Source information: Begin
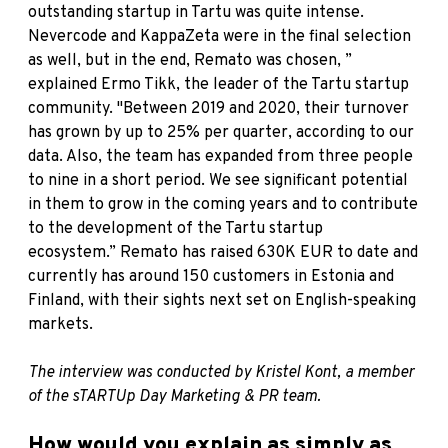
outstanding startup in Tartu was quite intense.
Nevercode
and
KappaZeta
were in the final selection
as well, but in the end, Remato was chosen, ”
explained
Ermo Tikk
, the leader of the Tartu startup
community. "Between 2019 and 2020, their turnover
has grown by up to 25% per quarter, according to our
data. Also, the team has expanded from three people
to nine in a short period. We see significant potential
in them to grow in the coming years and to contribute
to the development of the Tartu startup
ecosystem.” Remato has raised 630K EUR to date and
currently has around 150 customers in Estonia and
Finland, with their sights next set on English-speaking
markets.
The interview was conducted by Kristel Kont, a member
of the sTARTUp Day Marketing & PR team.
How would you explain as simply as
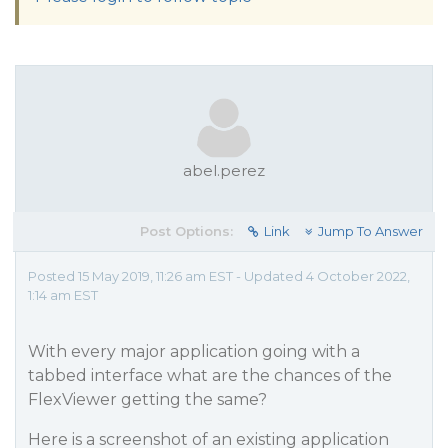
abel.perez
Post Options:
Link
Jump To Answer
Posted 15 May 2019, 11:26 am EST - Updated 4 October 2022,
1:14 am EST
With every major application going with a
tabbed interface what are the chances of the
FlexViewer getting the same?
Here is a screenshot of an existing application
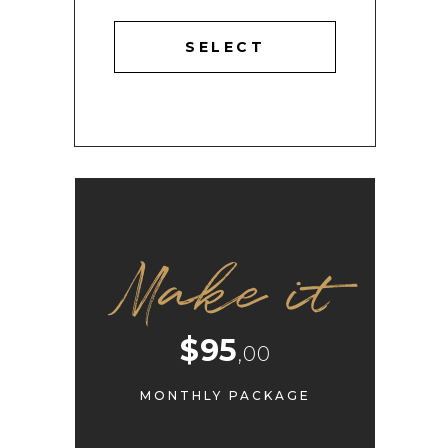
SELECT
Make it
$95
,00
MONTHLY PACKAGE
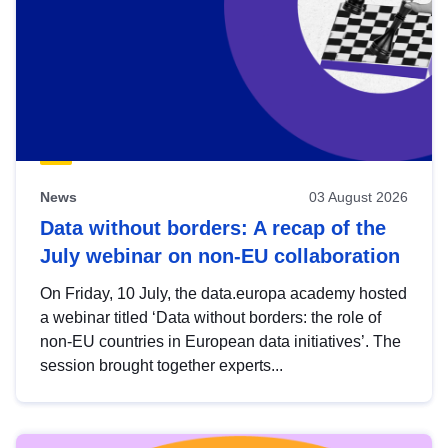
News
03 August 2026
Data without borders: A recap of the
July webinar on non-EU collaboration
On Friday, 10 July, the data.europa academy hosted
a webinar titled ‘Data without borders: the role of
non-EU countries in European data initiatives’. The
session brought together experts...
Source information: End
**Aim of the task**
The material above holds pictures; leave them out. Repeat exactly the lines from the one containing "currently has around" through the one containing "tabbed interface what are the chances of the", and nothing else.

**Answer area**
currently has around 150 customers in Estonia and
Finland, with their sights next set on English-speaking
markets.
The interview was conducted by Kristel Kont, a member
of the sTARTUp Day Marketing & PR team.
How would you explain as simply as
abel.perez
Post Options:
Link
Jump To Answer
Posted 15 May 2019, 11:26 am EST - Updated 4 October 2022,
1:14 am EST
With every major application going with a
tabbed interface what are the chances of the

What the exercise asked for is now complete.